About her embarrassment towards money offers, thats understandable. Whenever you offer money to her, just tell her that money is just an object, and this is just a way to extend your concern for her and her family, and it would mean alot to you and your group if she accepted this gift. Make sure she knows she isn't a burden, but a brave woman for having to endure all this, and this is just a way to compensate for what she is too sweet to ask for.
iVillage Member
Registered: 08-14-2002
Sat, 11-15-2003 - 6:40pm
When my house burned down, my neighbors came out everywhere to help me. I felt much as your neighbor feels, but really appreciated the help. The students at the school where I was student teaching took up collections of cleaning supplies, toys, food, clothes and household goods. My son's school did the same with small furniture, TV, food and cash. And I came home (moved down the street) to find a complete living room set on the front lawn - anonymous donor. Neighbors offered us a place to stay, use of their telephones, showers, washer/dryers, kitchens, and strong backs to clean up the mess and move anything salvagable.
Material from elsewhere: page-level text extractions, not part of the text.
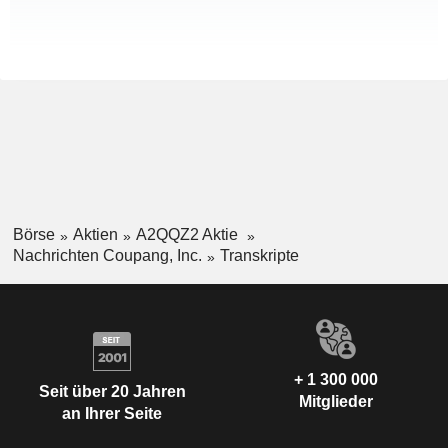
Börse
Aktien
A2QQZ2 Aktie
Nachrichten Coupang, Inc.
Transkripte
+ 1 300 000
Seit über 20 Jahren
Mitglieder
an Ihrer Seite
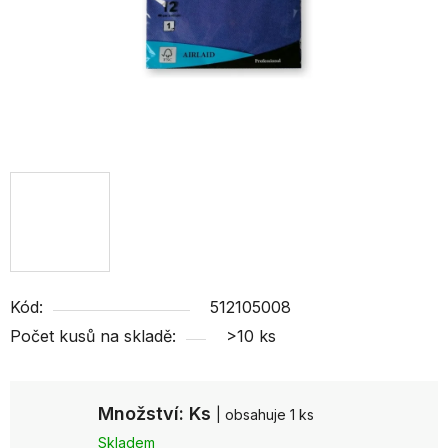
Kód:
512105008
Počet kusů na skladě:
>10 ks
Množství: Ks
| obsahuje 1 ks
Skladem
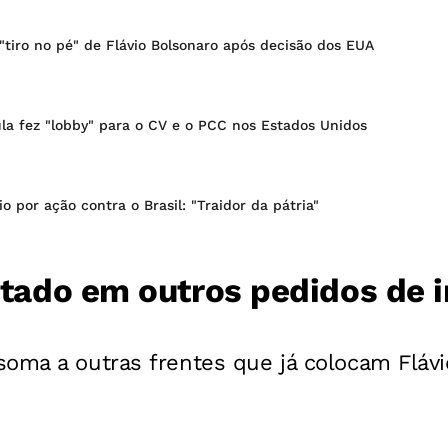
"tiro no pé" de Flávio Bolsonaro após decisão dos EUA
ula fez "lobby" para o CV e o PCC nos Estados Unidos
o por ação contra o Brasil: "Traidor da pátria"
citado em outros pedidos de 
soma a outras frentes que já colocam Fláv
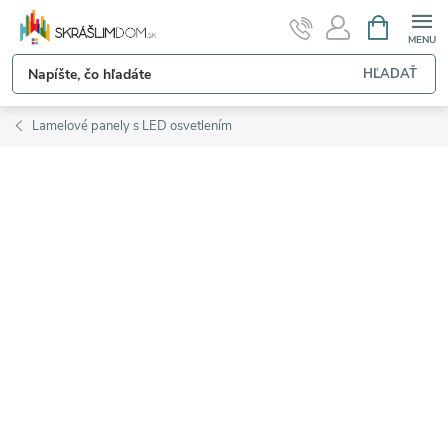
Prejsť
NÁKUPN
KOŠÍK
na
obsah
HĽADAŤ
Lamelové panely s LED osvetlením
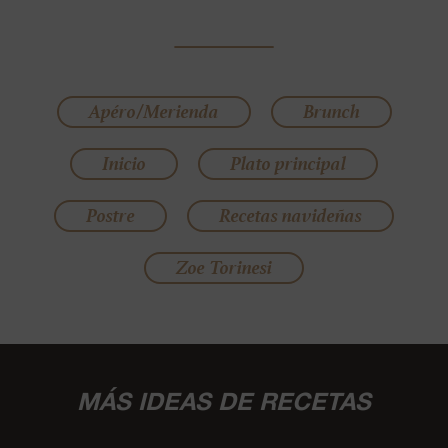
Apéro/Merienda
Brunch
Inicio
Plato principal
Postre
Recetas navideñas
Zoe Torinesi
MÁS IDEAS DE RECETAS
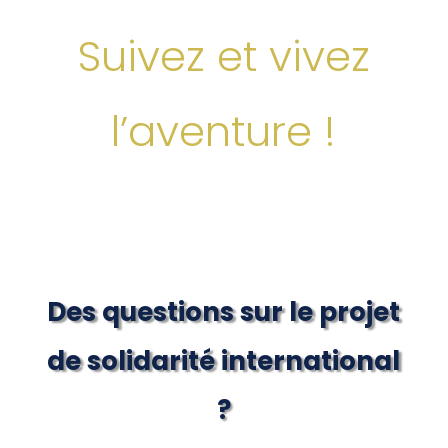
Suivez et vivez
l’aventure !
Des questions sur le projet
de solidarité international
?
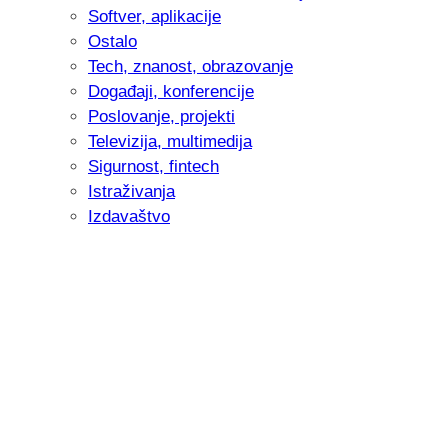
Softver, aplikacije
Ostalo
Tech, znanost, obrazovanje
Događaji, konferencije
Poslovanje, projekti
Televizija, multimedija
Sigurnost, fintech
Istraživanja
Izdavaštvo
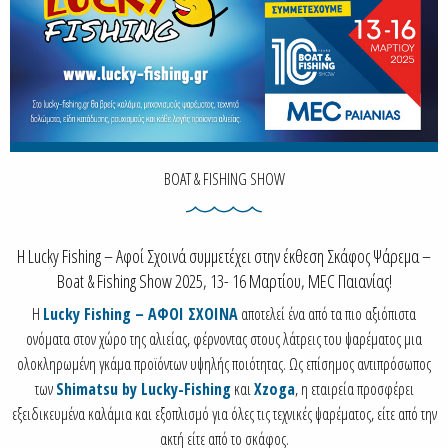
BOAT & FISHING SHOW
Η Lucky Fishing – Αφοί Σχοινά συμμετέχει στην έκθεση Σκάφος Ψάρεμα –
Boat & Fishing Show 2025, 13- 16 Μαρτίου, MEC Παιανίας!
Η
Lucky Fishing – ΑΦΟΙ ΣΧΟΙΝΑ
αποτελεί ένα από τα πιο αξιόπιστα
ονόματα στον χώρο της αλιείας, φέρνοντας στους λάτρεις του ψαρέματος μια
ολοκληρωμένη γκάμα προϊόντων υψηλής ποιότητας. Ως επίσημος αντιπρόσωπος
των
Shimatsu by Lucky-Fishing
και
Xzoga
, η εταιρεία προσφέρει
εξειδικευμένα καλάμια και εξοπλισμό για όλες τις τεχνικές ψαρέματος, είτε από την
ακτή είτε από το σκάφος.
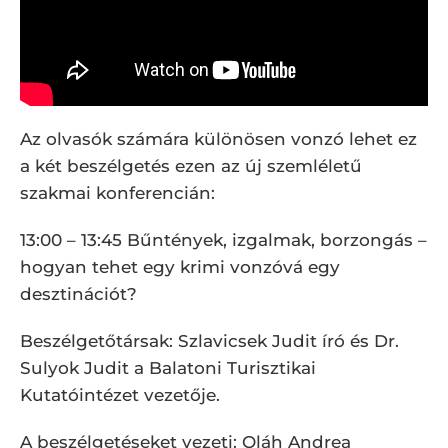
Az olvasók számára különösen vonzó lehet ez
a két beszélgetés ezen az új szemléletű
szakmai konferencián:
13:00 – 13:45 Bűntények, izgalmak, borzongás –
hogyan tehet egy krimi vonzóvá egy
desztinációt?
Beszélgetőtársak: Szlavicsek Judit író és Dr.
Sulyok Judit a Balatoni Turisztikai
Kutatóintézet vezetője.
A beszélgetéseket vezeti: Oláh Andrea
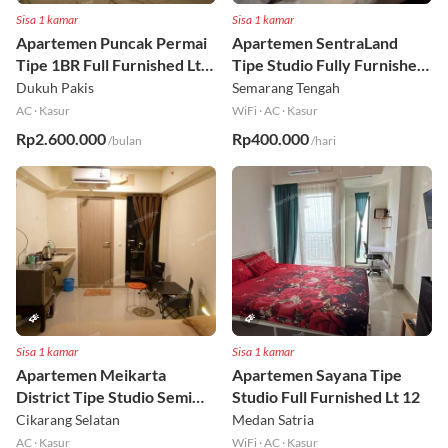
Sisa 1 kamar
Sisa 1 kamar
Apartemen Puncak Permai
Apartemen SentraLand
Tipe 1BR Full Furnished Lt
Tipe Studio Fully Furnished
18
Lt 8
Dukuh Pakis
Semarang Tengah
AC
·
Kasur
WiFi
·
AC
·
Kasur
Rp2.600.000
Rp400.000
/bulan
/hari
Sisa 1 kamar
Sisa 1 kamar
Apartemen Meikarta
Apartemen Sayana Tipe
District Tipe Studio Semi
Studio Full Furnished Lt 12
Furnished Lt 1
Cikarang Selatan
Medan Satria
AC
·
Kasur
WiFi
·
AC
·
Kasur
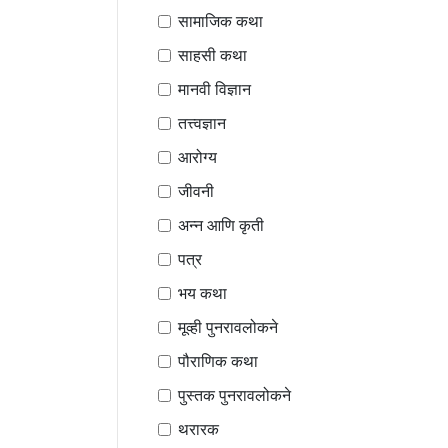
सामाजिक कथा
साहसी कथा
मानवी विज्ञान
तत्त्वज्ञान
आरोग्य
जीवनी
अन्न आणि कृती
पत्र
भय कथा
मूव्ही पुनरावलोकने
पौराणिक कथा
पुस्तक पुनरावलोकने
थरारक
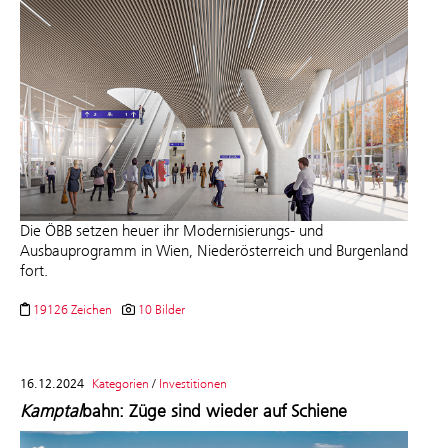
D
ie ÖBB
setzen heuer ihr Modernisierungs- und
Ausbauprogramm in Wien, Niederösterreich und Burgenland
fort.
19126 Zeichen
10 Bilder
16.12.2024
Kategorien
/
Investitionen
Kamptal
bahn: Züge sind wieder auf Schiene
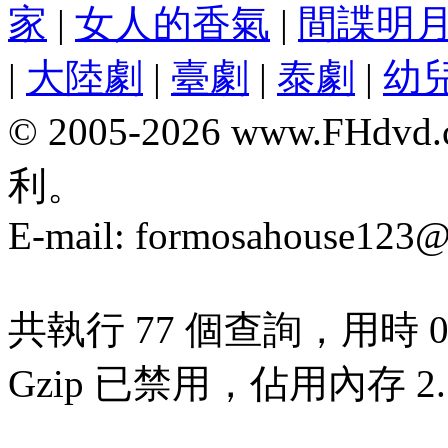
家
|
女人的香氣
|
間諜明
|
大陸劇
|
臺劇
|
泰劇
|
幼
© 2005-2026 www.F
利。
E-mail:
formosahouse123@
共執行 77 個查詢，用時 0.
Gzip 已禁用，佔用內存 2.7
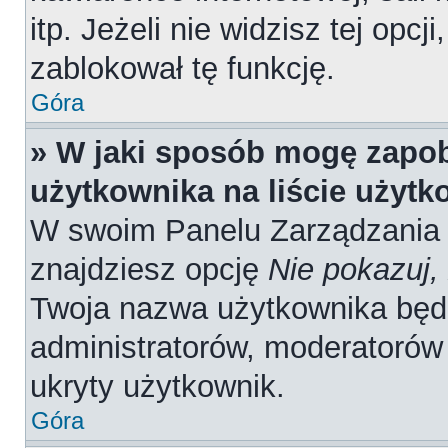
itp. Jeżeli nie widzisz tej opcj
zablokował tę funkcję.
Góra
» W jaki sposób mogę zapob
użytkownika na liście użyt
W swoim Panelu Zarządzania 
znajdziesz opcję
Nie pokazuj,
Twoja nazwa użytkownika będz
administratorów, moderatorów 
ukryty użytkownik.
Góra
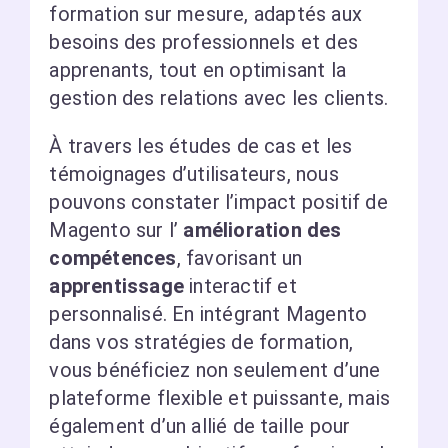
formation sur mesure, adaptés aux
besoins des professionnels et des
apprenants, tout en optimisant la
gestion des relations avec les clients.
À travers les études de cas et les
témoignages d’utilisateurs, nous
pouvons constater l’impact positif de
Magento sur l’
amélioration des
compétences
, favorisant un
apprentissage
interactif et
personnalisé. En intégrant Magento
dans vos stratégies de formation,
vous bénéficiez non seulement d’une
plateforme flexible et puissante, mais
également d’un allié de taille pour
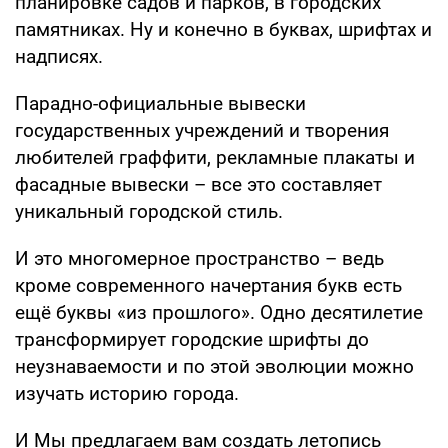
планировке садов и парков, в городских
памятниках. Ну и конечно в буквах, шрифтах и
надписях.
Парадно-официальные вывески
государственных учреждений и творения
любителей граффити, рекламные плакаты и
фасадные вывески – все это составляет
уникальный городской стиль.
И это многомерное пространство – ведь
кроме современного начертания букв есть
ещё буквы «из прошлого». Одно десятилетие
трансформирует городские шрифты до
неузнаваемости и по этой эволюции можно
изучать историю города.
И Мы предлагаем вам создать летопись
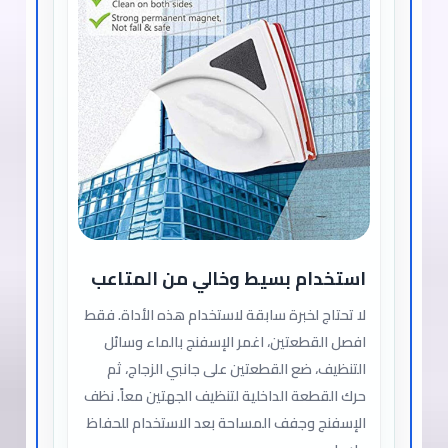
استخدام بسيط وخالي من المتاعب
لا تحتاج لخبرة سابقة لاستخدام هذه الأداة. فقط
افصل القطعتين، اغمر الإسفنج بالماء وسائل
التنظيف، ضع القطعتين على جانبي الزجاج، ثم
حرك القطعة الداخلية لتنظيف الجهتين معاً. نظف
الإسفنج وجفف المساحة بعد الاستخدام للحفاظ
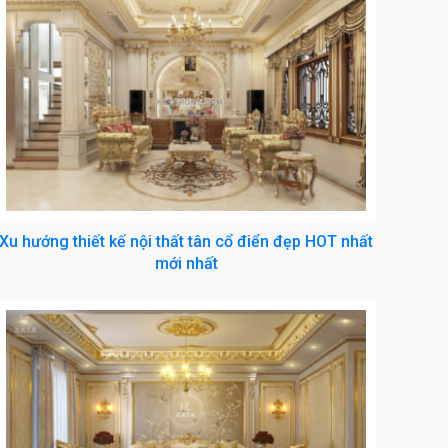
Xu hướng thiết kế nội thất tân cổ điển đẹp HOT nhất
mới nhất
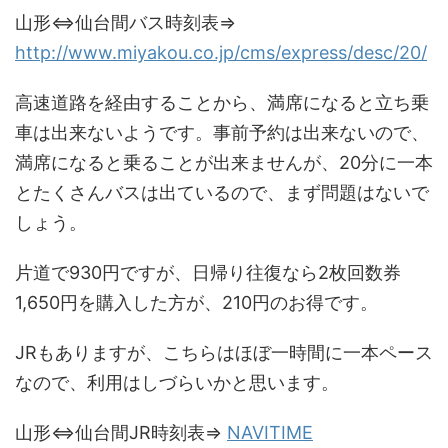
山形⇔仙台間バス時刻表⇒
http://www.miyakou.co.jp/cms/express/desc/20/
高速道路を経由することから、満席になると立ち乗
車は出来ないようです。事前予約は出来ないので、
満席になると乗ることが出来ませんが、20分に一本
とたくさんバスは出ているので、まず問題はないで
しょう。
片道で930円ですが、日帰り往復なら2枚回数券
1,650円を購入した方が、210円のお得です。
JRもありますが、こちらはほぼ一時間に一本ペース
なので、利用はしづらいかと思います。
山形⇔仙台間JR時刻表⇒
NAVITIME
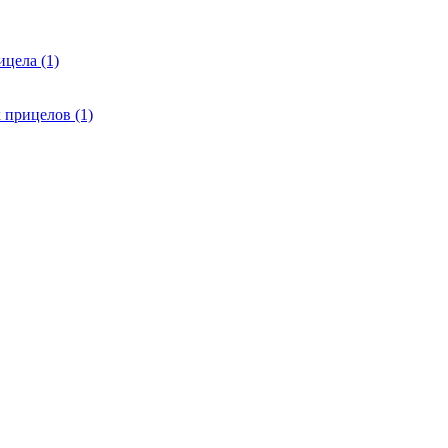
цела (1)
 прицелов (1)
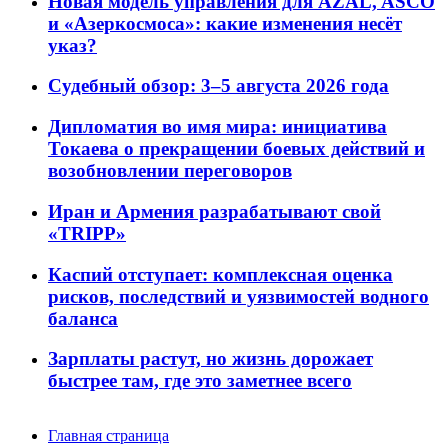
Новая модель управления для AZAL, ASCO
и «Азеркосмоса»: какие изменения несёт
указ?
Судебный обзор: 3–5 августа 2026 года
Дипломатия во имя мира: инициатива
Токаева о прекращении боевых действий и
возобновлении переговоров
Иран и Армения разрабатывают свой
«TRIPP»
Каспий отступает: комплексная оценка
рисков, последствий и уязвимостей водного
баланса
Зарплаты растут, но жизнь дорожает
быстрее там, где это заметнее всего
Главная страница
Within a couple of weeks, I had a nicer place to live and had replaced everything I needed to live. But the donations still kept coming...

One day, an elder in my church asked what other needs I had that had not been met. I answered, "Nothing! I have four kitchen utensil sets, three couches, two refrigerators... what I need is for someone to turn off the faucet!" I will never forget his answer: "Don't be too hasty to turn down those who offer help. In denying them the chance to help, you may be denying them a chance to receive a blessing."

So I graciously accepted anything offered, kept and used what I needed, and donated the rest to another church nearby which had a program to help homeless families. I kept track - and except for the anonymous donations, I sent out over 200 thank-you notes! More than 200 people were blessed for helping me!

Sorry so long, but my advice is this: Offer whatever help you can anonymously - drop it on her porch, or in her mailbox, with a kind note. If she doesn't know where it came from, she can't refuse. And remind her that those who reach out to help are doing so out of love and kindness - with no return expected or desired.

Hope things work out for her and the family. God bless.